Data provided:
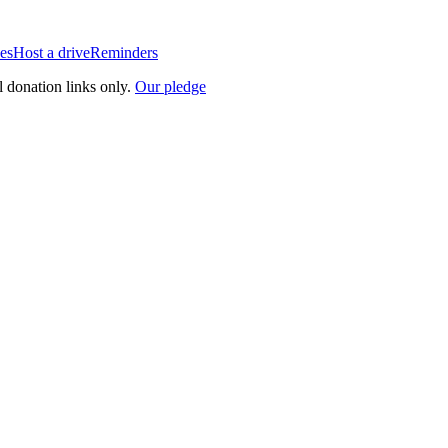
es
Host a drive
Reminders
l donation links only.
Our pledge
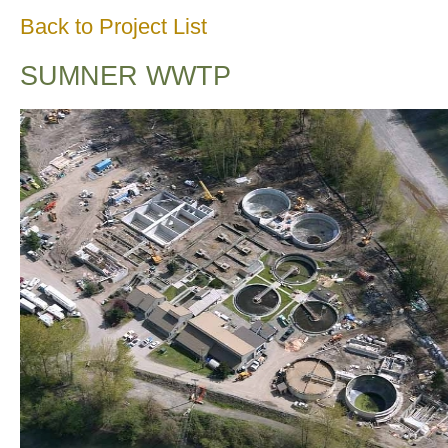
Back to Project List
SUMNER WWTP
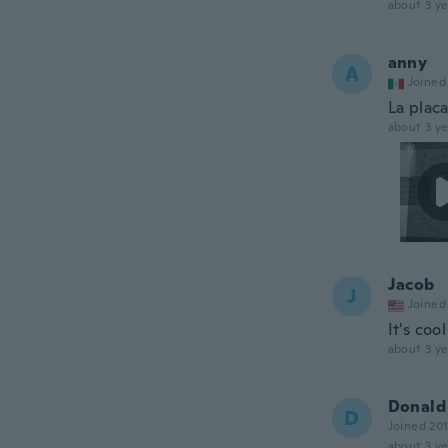
about 3 ye
anny
A
Joined
La plac
about 3 ye
Jacob
J
Joined
It's coo
about 3 ye
Donald
D
Joined 20
about 3 ye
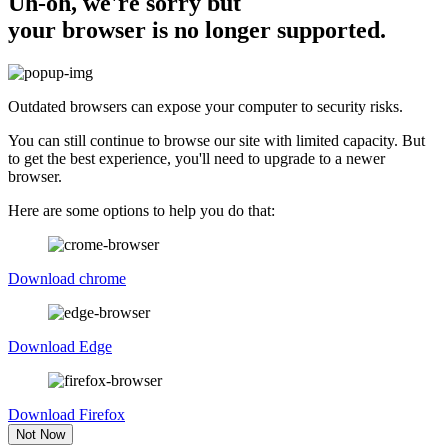
Uh-oh, we're sorry but
your browser is no longer supported.
Outdated browsers can expose your computer to security risks.
You can still continue to browse our site with limited capacity. But
to get the best experience, you'll need to upgrade to a newer
browser.
Here are some options to help you do that:
Download chrome
Download Edge
Download Firefox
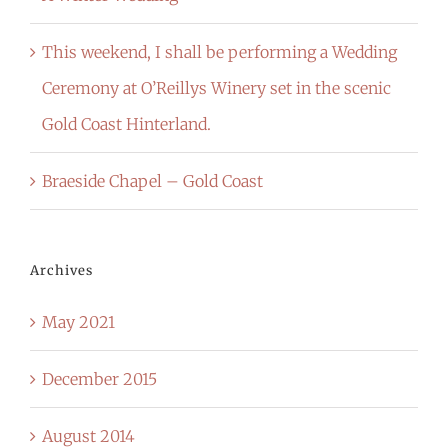
This weekend, I shall be performing a Wedding
Ceremony at O’Reillys Winery set in the scenic
Gold Coast Hinterland.
Braeside Chapel – Gold Coast
Archives
May 2021
December 2015
August 2014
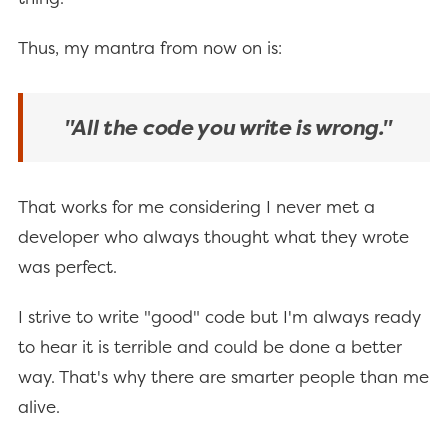
Thus, my mantra from now on is:
"All the code you write is wrong."
That works for me considering I never met a
developer who always thought what they wrote
was perfect.
I strive to write "good" code but I'm always ready
to hear it is terrible and could be done a better
way. That's why there are smarter people than me
alive.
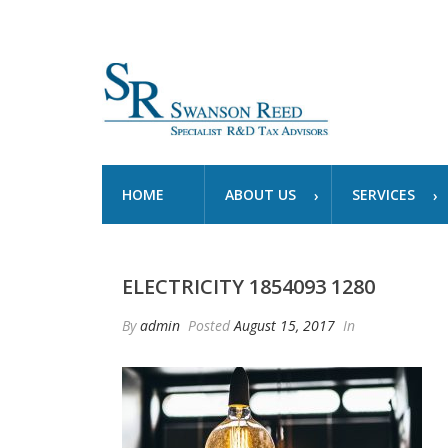
HOME
ABOUT US
SERVICES
ELECTRICITY 1854093 1280
By
admin
Posted
August 15, 2017
In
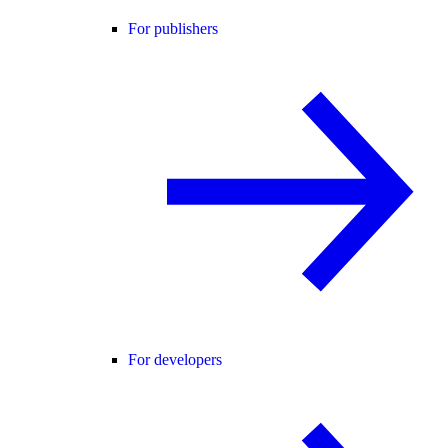
For publishers
For developers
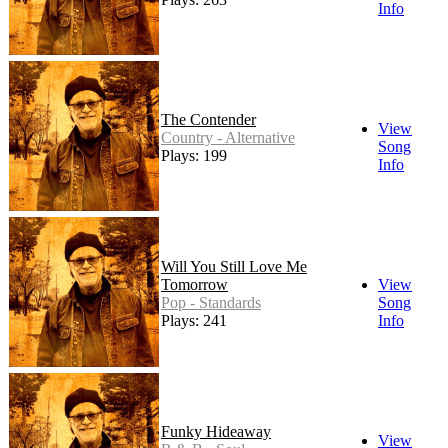
Info
The Contender
View
Country - Alternative
Song
Plays: 199
Info
Will You Still Love Me
Tomorrow
View
Pop - Standards
Song
Plays: 241
Info
Funky Hideaway
View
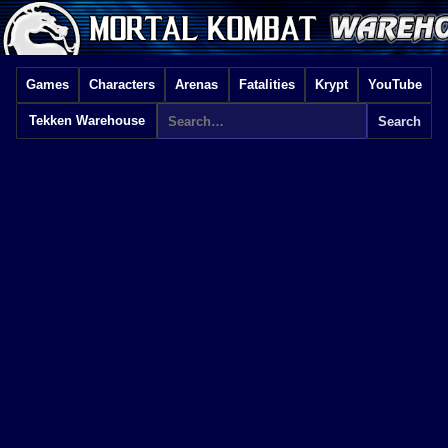
Games
Characters
Arenas
Fatalities
Krypt
YouTube
Tekken Warehouse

What is being asked: Exactly repeat the data above; the pictures do not belong in your copy.

Written reply:
es
Host a drive
Reminders
l donation links only.
Our pledge
Back to Project List
SUMNER WWTP
about 3 ye
anny
A
Joined
La plac
about 3 ye
Jacob
J
Joined
It's coo
about 3 ye
Donald
D
Joined 20
about 3 ye
Uh-oh, we're sorry but
your browser is no longer supported.
Outdated browsers can expose your computer to security risks.
You can still continue to browse our site with limited capacity. But
to get the best experience, you'll need to upgrade to a newer
browser.
Here are some options to help you do that:
Download chrome
Download Edge
Download Firefox
This weekend, I shall be performing a Wedding
Ceremony at O’Reillys Winery set in the scenic
Gold Coast Hinterland.
Braeside Chapel – Gold Coast
Archives
May 2021
December 2015
August 2014
Thus, my mantra from now on is:
"All the code you write is wrong."
That works for me considering I never met a
developer who always thought what they wrote
was perfect.
I strive to write "good" code but I'm always ready
to hear it is terrible and could be done a better
way. That's why there are smarter people than me
alive.
HOME
ABOUT US
SERVICES
ELECTRICITY 1854093 1280
By
admin
Posted
August 15, 2017
In
For publishers
For developers
Info
The Contender
View
Country - Alternative
Song
Plays: 199
Info
Will You Still Love Me
Tomorrow
View
Pop - Standards
Song
Plays: 241
Info
Funky Hideaway
View
Games
Characters
Arenas
Fatalities
Krypt
YouTube
Tekken Warehouse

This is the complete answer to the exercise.